Looks like without conversion to big endian order, the same logic(without htonl()) gives exact results in filling the array arr. Now, can you please answer should I use htonl() or not if I want the array to be the same in both little endian and big endian machines(little endian result should be exact as big endian result).

Answer 1

Your code as originally written will do what you want on both big endian and little endian machines.

If for example the value of a is 0x00123456, then 0x12 goes in arr[0], 0x34 goes in arr[1], and 0x56 goes in arr[2]. This occurs regardless of what the endianness of the machine is.

When you use the >> and & operators, they operate on the value of the expression in question, not the representation of that value.
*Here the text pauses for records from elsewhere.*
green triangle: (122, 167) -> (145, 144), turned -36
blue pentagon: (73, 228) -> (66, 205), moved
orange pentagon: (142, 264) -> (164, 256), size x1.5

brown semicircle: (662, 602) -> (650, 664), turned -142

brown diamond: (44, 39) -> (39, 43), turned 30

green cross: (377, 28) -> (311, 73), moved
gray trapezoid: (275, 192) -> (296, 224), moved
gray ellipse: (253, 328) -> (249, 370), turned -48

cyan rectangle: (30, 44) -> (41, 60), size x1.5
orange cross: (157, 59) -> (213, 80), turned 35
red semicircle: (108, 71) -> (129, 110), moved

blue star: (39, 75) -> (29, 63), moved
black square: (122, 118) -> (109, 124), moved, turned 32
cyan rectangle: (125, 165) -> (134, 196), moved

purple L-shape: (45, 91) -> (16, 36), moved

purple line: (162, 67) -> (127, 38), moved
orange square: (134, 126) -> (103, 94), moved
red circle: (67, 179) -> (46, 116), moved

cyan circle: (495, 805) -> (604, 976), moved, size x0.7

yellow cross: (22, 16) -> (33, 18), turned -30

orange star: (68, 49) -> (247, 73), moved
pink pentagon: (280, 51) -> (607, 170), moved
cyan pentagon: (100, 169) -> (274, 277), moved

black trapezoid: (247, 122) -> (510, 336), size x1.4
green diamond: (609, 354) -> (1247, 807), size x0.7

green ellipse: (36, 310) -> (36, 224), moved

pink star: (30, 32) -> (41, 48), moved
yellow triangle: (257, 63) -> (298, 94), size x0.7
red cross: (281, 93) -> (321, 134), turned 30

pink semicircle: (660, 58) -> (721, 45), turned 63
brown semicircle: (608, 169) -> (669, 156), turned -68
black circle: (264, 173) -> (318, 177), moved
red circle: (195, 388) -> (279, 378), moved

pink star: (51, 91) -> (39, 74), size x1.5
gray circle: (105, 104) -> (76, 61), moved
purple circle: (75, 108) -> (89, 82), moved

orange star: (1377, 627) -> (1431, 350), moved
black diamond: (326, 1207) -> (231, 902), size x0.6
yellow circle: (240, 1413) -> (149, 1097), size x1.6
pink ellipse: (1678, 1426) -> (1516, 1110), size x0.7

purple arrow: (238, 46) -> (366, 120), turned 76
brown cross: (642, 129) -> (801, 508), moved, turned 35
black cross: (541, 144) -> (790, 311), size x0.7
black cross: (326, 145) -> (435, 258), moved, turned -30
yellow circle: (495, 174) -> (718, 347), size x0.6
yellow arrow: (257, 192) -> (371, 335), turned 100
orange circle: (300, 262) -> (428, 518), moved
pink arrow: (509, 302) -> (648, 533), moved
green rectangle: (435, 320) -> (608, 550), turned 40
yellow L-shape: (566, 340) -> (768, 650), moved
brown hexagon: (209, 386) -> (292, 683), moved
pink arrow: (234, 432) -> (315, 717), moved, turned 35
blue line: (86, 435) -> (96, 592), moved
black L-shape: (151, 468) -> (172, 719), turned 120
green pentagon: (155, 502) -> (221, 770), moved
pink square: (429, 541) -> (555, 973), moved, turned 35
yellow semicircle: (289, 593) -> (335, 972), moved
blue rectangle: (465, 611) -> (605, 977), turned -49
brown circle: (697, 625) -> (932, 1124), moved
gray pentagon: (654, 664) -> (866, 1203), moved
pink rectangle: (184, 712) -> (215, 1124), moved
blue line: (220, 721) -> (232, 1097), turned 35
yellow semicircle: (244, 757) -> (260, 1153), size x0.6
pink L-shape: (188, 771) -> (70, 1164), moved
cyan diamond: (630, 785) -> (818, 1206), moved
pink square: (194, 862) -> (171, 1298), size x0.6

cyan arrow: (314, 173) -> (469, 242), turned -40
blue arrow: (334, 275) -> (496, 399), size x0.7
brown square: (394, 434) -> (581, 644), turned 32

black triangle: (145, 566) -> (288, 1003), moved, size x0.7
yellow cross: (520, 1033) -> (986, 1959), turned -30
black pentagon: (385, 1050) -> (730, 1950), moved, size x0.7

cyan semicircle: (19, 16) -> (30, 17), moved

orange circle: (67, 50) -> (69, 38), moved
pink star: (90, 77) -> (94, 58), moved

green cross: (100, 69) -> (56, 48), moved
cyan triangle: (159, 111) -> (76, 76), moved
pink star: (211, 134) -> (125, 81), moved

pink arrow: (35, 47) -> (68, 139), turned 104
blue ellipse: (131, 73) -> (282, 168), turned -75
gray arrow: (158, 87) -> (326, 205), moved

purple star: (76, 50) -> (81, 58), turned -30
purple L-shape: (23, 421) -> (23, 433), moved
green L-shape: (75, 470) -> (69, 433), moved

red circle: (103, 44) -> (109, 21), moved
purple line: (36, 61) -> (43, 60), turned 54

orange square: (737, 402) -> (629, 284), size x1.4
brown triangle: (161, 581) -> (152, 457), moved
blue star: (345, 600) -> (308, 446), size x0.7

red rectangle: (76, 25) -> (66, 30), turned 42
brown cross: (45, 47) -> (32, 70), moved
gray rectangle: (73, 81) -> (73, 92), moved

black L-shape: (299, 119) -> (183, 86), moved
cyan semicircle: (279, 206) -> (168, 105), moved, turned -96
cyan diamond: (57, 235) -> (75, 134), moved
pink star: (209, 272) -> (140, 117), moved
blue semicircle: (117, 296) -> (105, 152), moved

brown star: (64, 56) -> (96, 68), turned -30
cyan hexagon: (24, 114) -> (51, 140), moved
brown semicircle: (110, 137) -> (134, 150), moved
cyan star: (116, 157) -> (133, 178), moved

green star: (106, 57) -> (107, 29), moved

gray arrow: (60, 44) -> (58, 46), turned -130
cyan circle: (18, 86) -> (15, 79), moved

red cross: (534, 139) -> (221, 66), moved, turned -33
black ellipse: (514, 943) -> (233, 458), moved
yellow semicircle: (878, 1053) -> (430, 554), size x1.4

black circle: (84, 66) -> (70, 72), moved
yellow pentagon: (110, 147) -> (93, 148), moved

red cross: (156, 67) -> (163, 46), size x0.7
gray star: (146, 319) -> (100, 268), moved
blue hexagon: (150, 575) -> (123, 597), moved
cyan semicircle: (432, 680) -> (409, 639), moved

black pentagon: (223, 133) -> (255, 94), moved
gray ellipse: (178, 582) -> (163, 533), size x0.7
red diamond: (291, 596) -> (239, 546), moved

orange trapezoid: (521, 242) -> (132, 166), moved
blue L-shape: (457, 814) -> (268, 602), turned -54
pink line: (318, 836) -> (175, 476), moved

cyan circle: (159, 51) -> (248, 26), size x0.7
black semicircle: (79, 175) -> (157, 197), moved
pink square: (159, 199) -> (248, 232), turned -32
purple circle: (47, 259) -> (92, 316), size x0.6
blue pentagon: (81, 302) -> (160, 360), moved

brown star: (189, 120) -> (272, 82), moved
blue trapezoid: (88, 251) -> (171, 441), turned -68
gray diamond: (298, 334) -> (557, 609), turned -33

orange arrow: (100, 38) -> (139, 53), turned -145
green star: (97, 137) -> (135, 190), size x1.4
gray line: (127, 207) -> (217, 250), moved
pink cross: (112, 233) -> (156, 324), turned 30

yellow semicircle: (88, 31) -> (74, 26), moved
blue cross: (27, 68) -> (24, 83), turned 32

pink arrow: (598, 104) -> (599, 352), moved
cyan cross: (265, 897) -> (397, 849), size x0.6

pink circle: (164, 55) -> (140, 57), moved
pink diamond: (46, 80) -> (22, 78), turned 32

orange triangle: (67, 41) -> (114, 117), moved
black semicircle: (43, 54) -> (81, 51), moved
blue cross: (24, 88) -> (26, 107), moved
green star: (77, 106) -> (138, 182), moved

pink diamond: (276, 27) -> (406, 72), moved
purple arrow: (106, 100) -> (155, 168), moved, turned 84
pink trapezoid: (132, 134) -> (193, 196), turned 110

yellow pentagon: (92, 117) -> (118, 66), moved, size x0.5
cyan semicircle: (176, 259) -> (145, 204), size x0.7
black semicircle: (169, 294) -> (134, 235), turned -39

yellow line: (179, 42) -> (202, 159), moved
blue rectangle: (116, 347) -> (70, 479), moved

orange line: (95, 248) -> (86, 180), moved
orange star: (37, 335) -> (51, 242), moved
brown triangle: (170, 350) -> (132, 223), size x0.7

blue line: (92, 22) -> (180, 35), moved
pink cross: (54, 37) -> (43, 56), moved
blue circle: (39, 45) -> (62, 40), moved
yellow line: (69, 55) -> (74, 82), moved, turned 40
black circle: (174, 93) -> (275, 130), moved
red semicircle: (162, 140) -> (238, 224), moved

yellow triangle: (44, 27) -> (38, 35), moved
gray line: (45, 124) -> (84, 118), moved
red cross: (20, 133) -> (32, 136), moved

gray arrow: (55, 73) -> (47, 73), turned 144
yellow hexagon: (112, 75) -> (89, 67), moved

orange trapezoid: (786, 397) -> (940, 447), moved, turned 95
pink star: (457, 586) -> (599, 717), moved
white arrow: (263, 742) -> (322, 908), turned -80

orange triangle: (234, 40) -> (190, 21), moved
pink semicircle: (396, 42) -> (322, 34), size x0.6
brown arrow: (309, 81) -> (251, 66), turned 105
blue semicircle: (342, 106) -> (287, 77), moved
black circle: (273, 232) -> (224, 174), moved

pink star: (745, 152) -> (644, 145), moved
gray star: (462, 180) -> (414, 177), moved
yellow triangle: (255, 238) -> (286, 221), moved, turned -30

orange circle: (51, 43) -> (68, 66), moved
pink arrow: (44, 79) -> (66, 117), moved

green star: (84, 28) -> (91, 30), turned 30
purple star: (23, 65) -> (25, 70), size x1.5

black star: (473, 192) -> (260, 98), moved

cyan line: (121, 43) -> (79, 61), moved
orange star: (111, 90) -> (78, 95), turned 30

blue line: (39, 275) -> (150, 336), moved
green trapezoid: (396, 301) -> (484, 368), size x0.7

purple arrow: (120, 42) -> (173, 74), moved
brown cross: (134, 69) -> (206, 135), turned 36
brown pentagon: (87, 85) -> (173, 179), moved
When you call htonl, you change the value to match a particular representation. So on a little endian machine htonl(0x00123456) will result in the value 0x56341200. Then when you operate on that value you get different results.

Where endianness matters is when the representation of a number using multiple bytes is read or written as bytes, i.e. to disk, over a network, or to/from a byte buffer.

For example, if you do this:

uint32_t a = 0x12345678;
...
write(fd, &a, sizeof(a));

Then the four bytes that a consists of are written to the file descriptor (be it a file or a socket) one at a time. A big endian machine will write 0x12, 0x34, 0x56, 0x78 in that order while a little endian machine will write 0x78, 0x56, 0x34, 0x12.

If you want the bytes to be written in a consistent order then you would first call a = htonl(a) before calling write. Then the bytes will always be written as 0x12, 0x34, 0x56, 0x78.

Because your code operates on the value and not the individual bytes of the value, you don't need to worry about endianness.

Answer 2

You should use htonl(). On a big-endian machine this does nothing, it just returns the original value. On a little-endian machine it swaps the bytes appropriately. So by using this, you don't have to concern yourself with the endian-ness of the machine, you can use the same code after calling it.